Aragon, la vive intelligence et la bêtise

C’est un mystère à mes yeux. Par quel maléfice les plus vives intelligences basculent-elles si souvent dans le dogmatisme, l’intransigeance, la dureté, même au prix des pires contradictions, même au prix des pitreries mentales les plus affligeantes ? Serait-ce l’effet d’esprits qui tournent un peu trop sur eux-mêmes ? Qui s’enivrent de leur propre orgueil ?

Une page du beau livre d’Entretiens de Pierre Boulez avec Michel Archambaud (Gallimard 2016) me confirme dans l’intuition que j’ai toujours eue sur Aragon, à la fois l’un des plus brillants esprits du 20ème siècle et prisonnier de sortes de pulsions de radicalité qui me semblent salir son œuvre.

« Ce qui m’a séparé de Jean-Louis Martinet et de Serge Nigg, ce fut le réalisme socialiste.

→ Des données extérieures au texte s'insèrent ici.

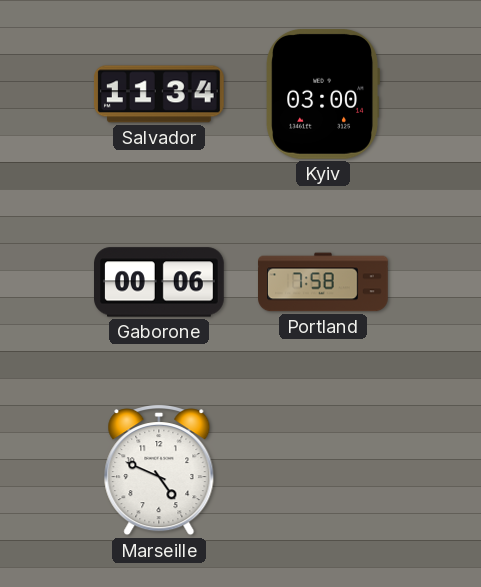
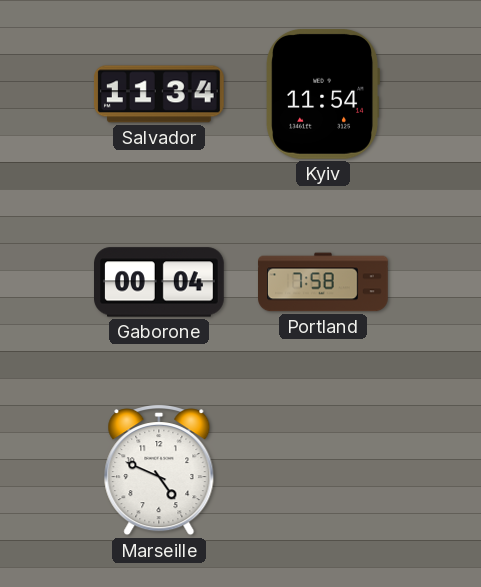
Kyiv: 03:00 -> 11:54
Gaborone: 00:06 -> 00:04
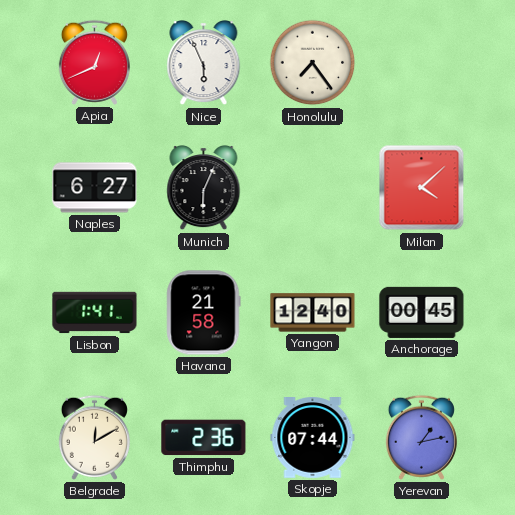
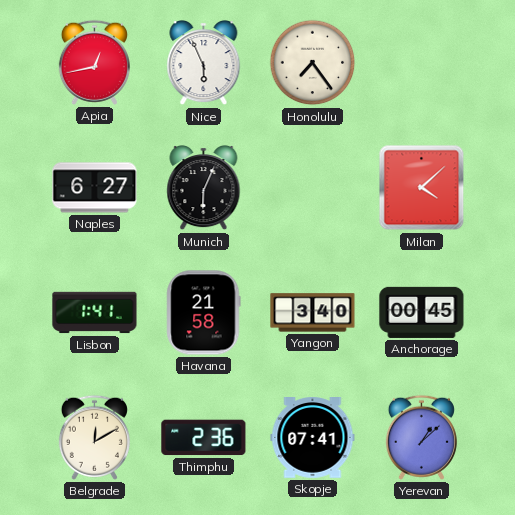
Apia: 12:41 -> 12:43
Yangon: 12:40 -> 3:40
Skopje: 07:44 -> 07:41
Yerevan: 1:13 -> 1:08
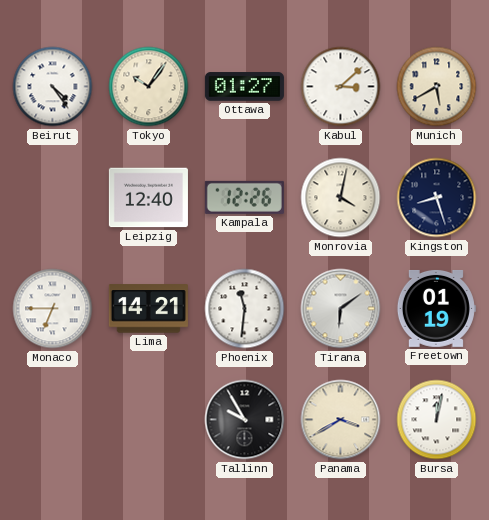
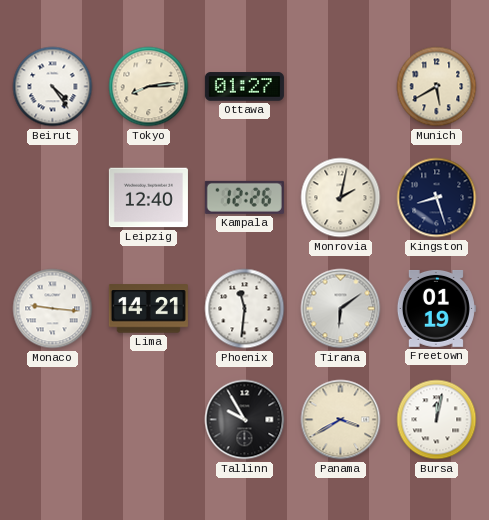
Tokyo: 10:06 -> 8:14
Kabul: 3:08 -> none
Monrovia: 4:02 -> 2:02
Monaco: 6:45 -> 9:16
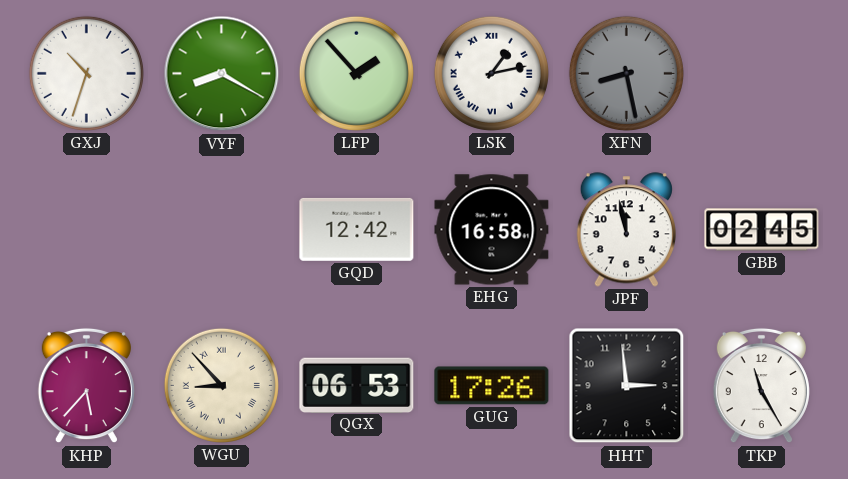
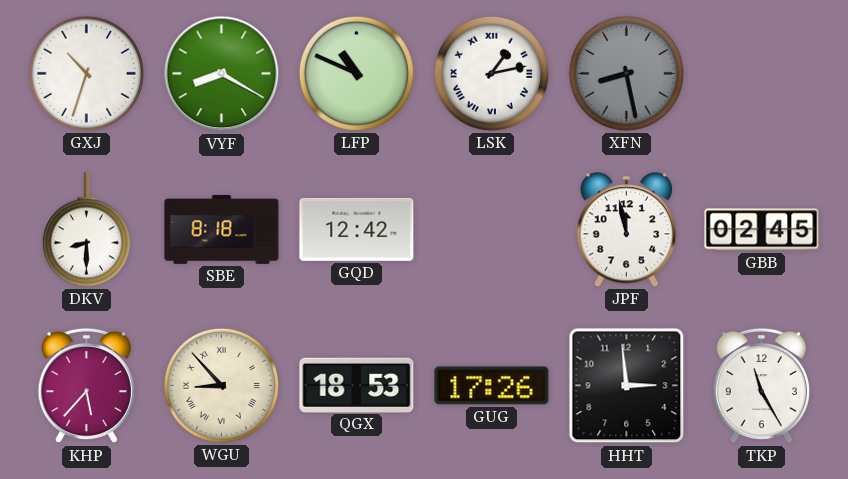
LFP: 1:53 -> 10:49
DKV: none -> 8:30
SBE: none -> 8:18
EHG: 16:58 -> none
QGX: 06:53 -> 18:53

Là, je n’ai pas du tout marché. Les thèses d’Andréï Jdanov, le ministre de la Culture de Staline après-guerre, et ses oukases sur la musique m’ont guéri à tout jamais du communisme. C’était absurde. Les nazis avaient déjà fait la même chose : eux aussi avaient légiféré sur ce qu’il fallait faire et ne pas faire en matière d’art. (…) André Fougeron et Louis Aragon étaient insupportables d’histrionisme et légiféraient en permanence sur la peinture acceptable et celle qui ne l’était pas. Aragon était toujours aux ordres des dernières malhonnêtetés du parti. Un jour, vous le trouviez faisant l’éloge de Tito, puis peu après, le même Tito était devenu la lie de l’humanité. Aragon n’était pas le seul, il y en avait beaucoup d’autres dans son genre, un homme politique comme Jean Kanapa, par exemple… » (Pierre Boulez, Entretiens, Folio p36)

lundi 25 juin 2018

Brigitte Bardot périmée ?

Au ciné-club, les étudiants n’ont semble-t-il pas été convaincus par deux films symptomatiques de la libération des mœurs dans les années 60 et 70. Les poses lascives de Bardot dans « Et Dieu créa la femme » les a plutôt laissés indifférents tandis que les virées picaresques de Dewaere et Depardieu dans « Les valseuses » ne les ont pas tant fait rire que ça. Surtout, ils ont été dérangés par la gifle que reçoit Bardot de la part de Trintignant à la fin du premier film, tout comme les scènes de harcèlement au cours du second. Finalement, la libération sexuelle a quelque chose d’archaïque à leurs yeux : ils pensaient découvrir des rapports outrageusement sexués, ils n’ont vu que des rapports sexistes. Femmes surjouant la femme, hommes surjouant l’homme… Au lieu de personnages révolutionnaires, des beaufs.